Saskatchewan Junior Hockey League

Former Millionaire hired by Penguins

The Pittsburgh Penguins have named Ron Hextall as general manager and Brian Burke as president of hockey operations, it was announced today by co-owners Mario Lemieux and Ron Burkle.

In their new roles, Hextall will oversee the Penguins’ day-to-day hockey operations, reporting to Burke as his primary advisor. Burke will report to David Morehouse, the team’s president and CEO.

“We feel incredibly lucky to bring in two highly-respected executives with a combined 50-plus years of NHL management experience,” Morehouse said. “Ron and Brian are well-known in the hockey world as fierce competitors with championship pedigrees. They’re very well-connected and experienced in all aspects of the game. They are both excited to get to work here in Pittsburgh, blending their skills and building on our long tradition of success.”

Hextall, 56, an elite NHL goaltender in his playing days, has been in NHL management for more than twenty years, including a four-year stint as GM of the Phildelphia Flyers from 2014-2018. He also was assistant general manager of the Los Angeles Kings from 2006-2013, helping the Kings to their first Stanley Cup in 2012. He began his post-playing career as a scout for the Flyers in 1999.

Burke, 65, a Harvard Law School graduate, has spent 31 years as an NHL executive and won the Stanley Cup as general manager of the Anaheim Ducks in 2006-2007. He also served as general manager of the Hartford Whalers and the Canucks; president and general manager of the Toronto Maple Leafs; and president of hockey operations for the Calgary Flames. From 1993-1998 he was executive vice president and director of hockey operations for the NHL, working closely with commissioner Gary Bettman.

Patrik Allvin, who became interim GM of the Penguins when Jim Rutherford resigned on January 27, will resume his role as assistant general manager under Hextall and Burke.

“It’s an honor to be joining the Pittsburgh Penguins – an organization well-known for its excellence on and off the ice,” Hextall said. “I look forward to working with ownership, Brian and the entire organization toward the ultimate goal of bringing another Stanley Cup to Pittsburgh.”

Hextall played 13 seasons as an NHL goaltender with the Flyers, Quebec Nordiques and New York Islanders, posting 296 wins and a 2.98 goals-against average. He had an incredible rookie season in 1986-1987, winning the Vezina Trophy as the league’s best goaltender, leading the Flyers to the Stanley Cup Finals against the Edmonton Oilers, and winning the Conn Smythe Trophy as MVP of the playoffs – a rare honor, since he played for the losing team.

The native of Brandon, Manitoba won at least 30 games in five of his NHL seasons. An outstanding stickhandler, he also scored two goals into empty nets – on December 8, 1987 against Boston and April 11, 1989 against Washington. He was a teammate of Penguins co-owner Mario Lemieux at the 1987 Canada Cup.

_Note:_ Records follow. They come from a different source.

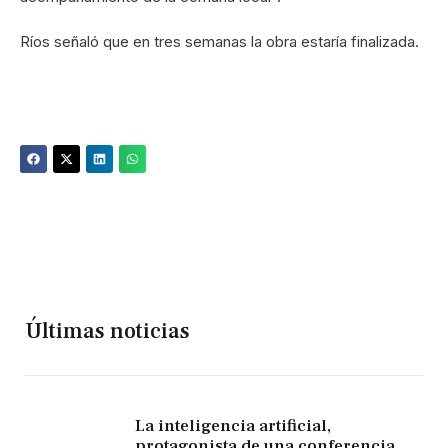
Ríos señaló que en tres semanas la obra estaría finalizada.
Últimas noticias
La inteligencia artificial,
protagonista de una conferencia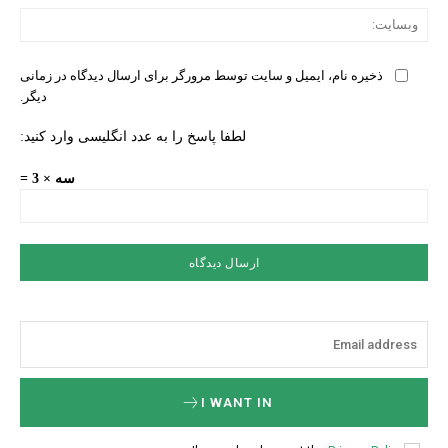
وبس
ذخیره نام، ایمیل و سایت توسط مرورگر برای ارسال دیدگاه در زمانی
دیگر.
لطفا پاسخ را به عدد انگلیسی وارد کنید:
سه × 3 =
I WANT IN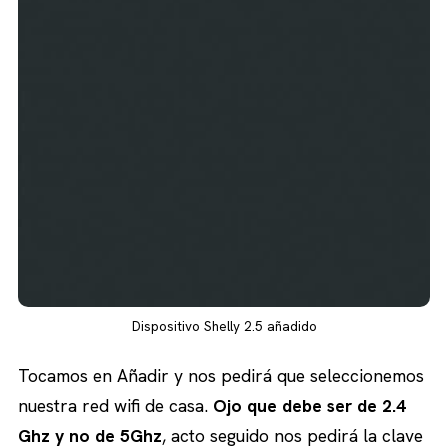
Dispositivo Shelly 2.5 añadido
Tocamos en Añadir y nos pedirá que seleccionemos
nuestra red wifi de casa.
Ojo que debe ser de 2.4
Ghz y no de 5Ghz
, acto seguido nos pedirá la clave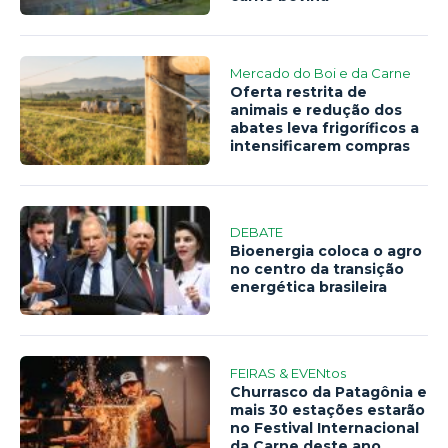
Mercado do Boi e da Carne
Oferta restrita de
animais e redução dos
abates leva frigoríficos a
intensificarem compras
DEBATE
Bioenergia coloca o agro
no centro da transição
energética brasileira
FEIRAS & EVENtos
Churrasco da Patagônia e
mais 30 estações estarão
no Festival Internacional
da Carne deste ano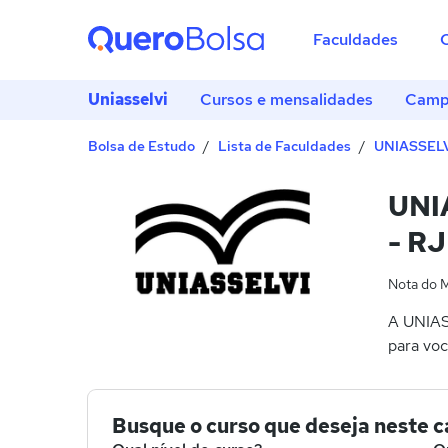
Faculdades
Uniasselvi
Cursos e mensalidades
Campu
Bolsa de Estudo
Lista de Faculdades
UNIASSEL
UNI
- RJ
Nota do 
A UNIAS
para voc
Busque o curso que deseja neste 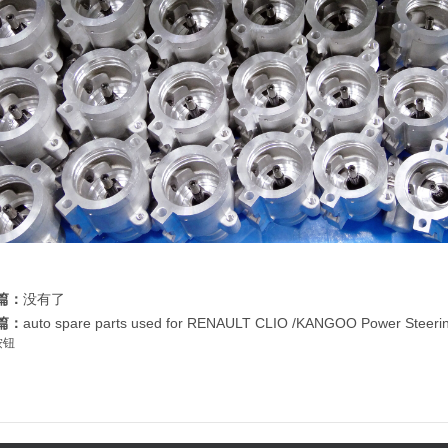
篇：
没有了
篇：
auto spare parts used for RENAULT CLIO /KANGOO Power Steer
按钮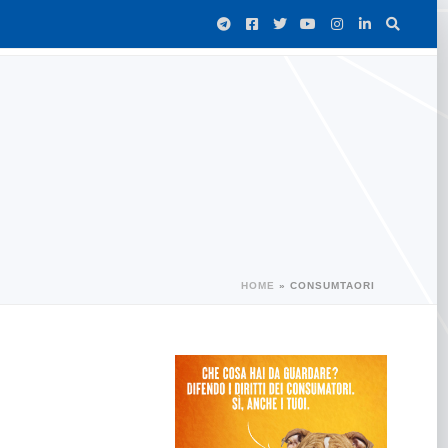
HOME
»
CONSUMTAORI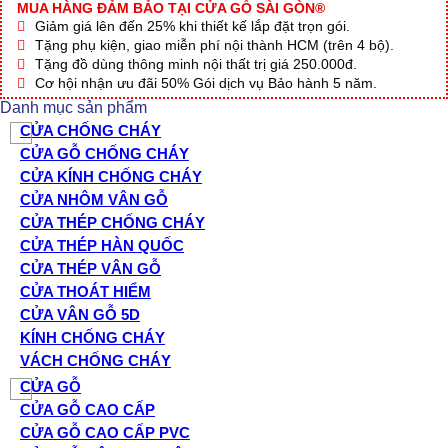
MUA HÀNG ĐẢM BẢO TẠI CỬA GỖ SÀI GÒN®
Giảm giá lên đến 25% khi thiết kế lắp đặt trọn gói.
Tặng phụ kiện, giao miễn phí nội thành HCM (trên 4 bộ).
Tặng đồ dùng thông minh nội thất trị giá 250.000đ.
Cơ hội nhận ưu đãi 50% Gói dịch vụ Bảo hành 5 năm.
Danh mục sản phẩm
CỬA CHỐNG CHÁY
CỬA GỖ CHỐNG CHÁY
CỬA KÍNH CHỐNG CHÁY
CỬA NHÔM VÂN GỖ
CỬA THÉP CHỐNG CHÁY
CỬA THÉP HÀN QUỐC
CỬA THÉP VÂN GỖ
CỬA THOÁT HIỂM
CỬA VÂN GỖ 5D
KÍNH CHỐNG CHÁY
VÁCH CHỐNG CHÁY
CỬA GỖ
CỬA GỖ CAO CẤP
CỬA GỖ CAO CẤP PVC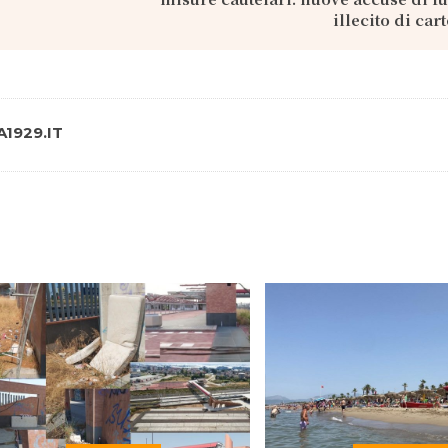
illecito di car
1929.IT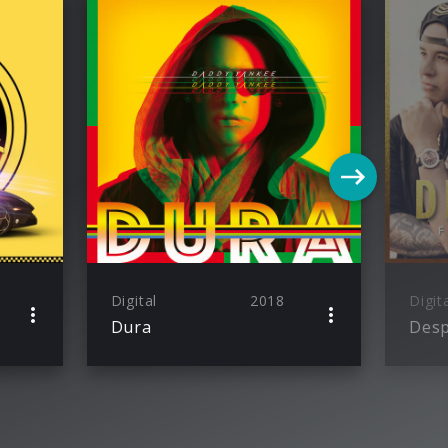
Digital
2018
Digit
Dura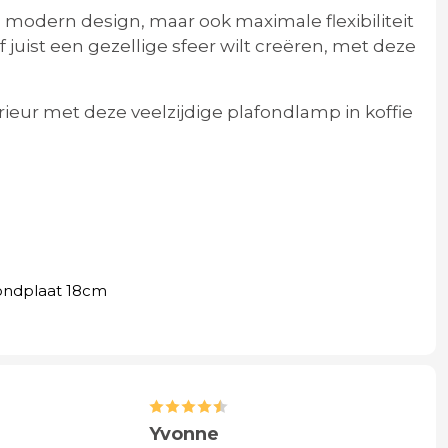
n modern design, maar ook maximale flexibiliteit
of juist een gezellige sfeer wilt creëren, met deze
erieur met deze veelzijdige plafondlamp in koffie
ondplaat 18cm
Yvonne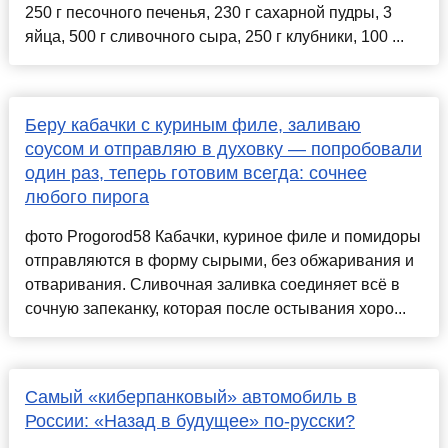
250 г песочного печенья, 230 г сахарной пудры, 3
яйца, 500 г сливочного сыра, 250 г клубники, 100 ...
Беру кабачки с куриным филе, заливаю
соусом и отправляю в духовку — попробовали
один раз, теперь готовим всегда: сочнее
любого пирога
фото Progorod58 Кабачки, куриное филе и помидоры
отправляются в форму сырыми, без обжаривания и
отваривания. Сливочная заливка соединяет всё в
сочную запеканку, которая после остывания хоро...
Самый «киберпанковый» автомобиль в
России: «Назад в будущее» по-русски?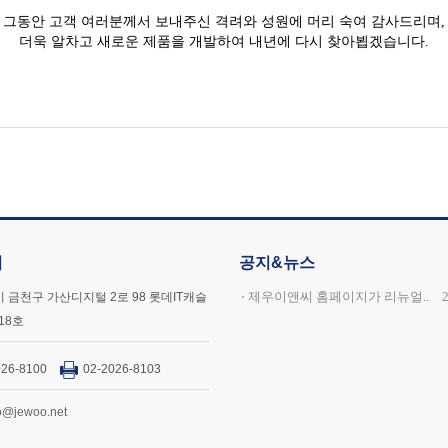
그동안 고객 여러분께서 보내주신 격려와 성원에 머리 숙여 감사드리며,
더욱 알차고 새로운 제품을 개발하여 내년에 다시 찾아뵙겠습니다.
터
공지&뉴스
제우이앤씨 홈페이지가 리뉴얼..
 금천구 가산디지털 2로 98 롯데IT캐슬
718호
026-8100
02-2026-8103
o@jewoo.net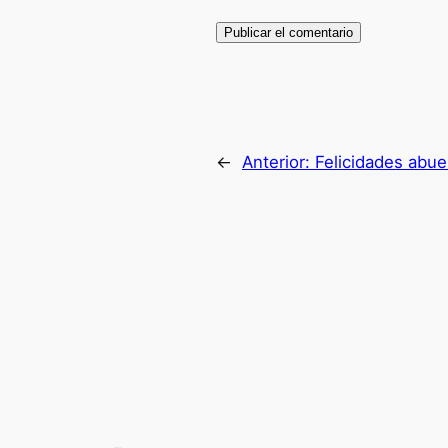
←
Anterior:
Felicidades abue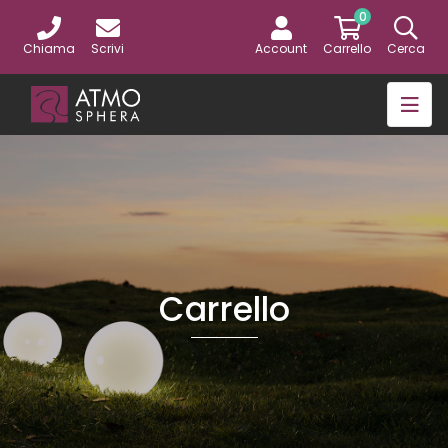
0
Chiama
Scrivi
Account
Carrello
Cerca
Carrello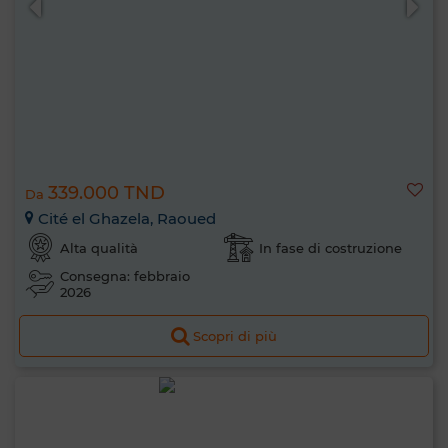
339.000 TND
Da
Cité el Ghazela, Raoued
Alta qualità
In fase di costruzione
Consegna: febbraio
2026
Scopri di più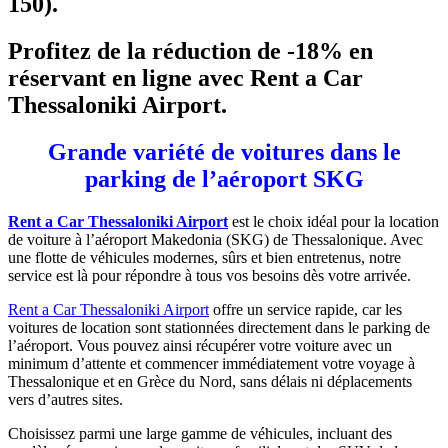
150).
Profitez de la réduction de -18% en
réservant en ligne avec Rent a Car
Thessaloniki Airport.
Grande variété de voitures dans le
parking de l’aéroport SKG
Rent a Car Thessaloniki Airport
est le choix idéal pour la location
de voiture à l’aéroport Makedonia (SKG) de Thessalonique. Avec
une flotte de véhicules modernes, sûrs et bien entretenus, notre
service est là pour répondre à tous vos besoins dès votre arrivée.
Rent a Car Thessaloniki Airport
offre un service rapide, car les
voitures de location sont stationnées directement dans le parking de
l’aéroport. Vous pouvez ainsi récupérer votre voiture avec un
minimum d’attente et commencer immédiatement votre voyage à
Thessalonique et en Grèce du Nord, sans délais ni déplacements
vers d’autres sites.
Choisissez parmi une large gamme de véhicules, incluant des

Hextall was a scout and served in the personnel department of the Flyers from 1999-2006, was assistant GM of the Flyers in 2013-2014 and most recently served as an advisor to the Kings. During his time as GM of the Flyers, the team drafted Carter Hart, Travis Konecny, Ivan Provorov, Joel Farabee, Nolan Patrick, Travis Sanheim, Oskar Lindblom and Nicolas Aube-Kubel.

Hextall’s hockey bloodlines run deep. His grandfather, Bryan Sr., was a star winger for the New York Rangers in the 1940s, scored the winning goal in overtime in the 1940 Stanley Cup Finals, and was named to the Hockey Hall of Fame in 1964. His father, Bryan Jr., and uncle, Dennis, each played more than 500 games in the NHL.

Bryan Hextall Jr. was a center for the Penguins from 1969-1974. The Hextall home was in Green Tree, where their neighbors included many other Penguins and Pirates players. Ron, who lived here between the ages of five and nine, has fond memories of street hockey games with Manny Sanguillen and Rennie Stennett of the Pirates.

“I’ve come full circle,” Hextall said, “as I have fond memories as a youth in Pittsburgh watching the Penguins and my father.”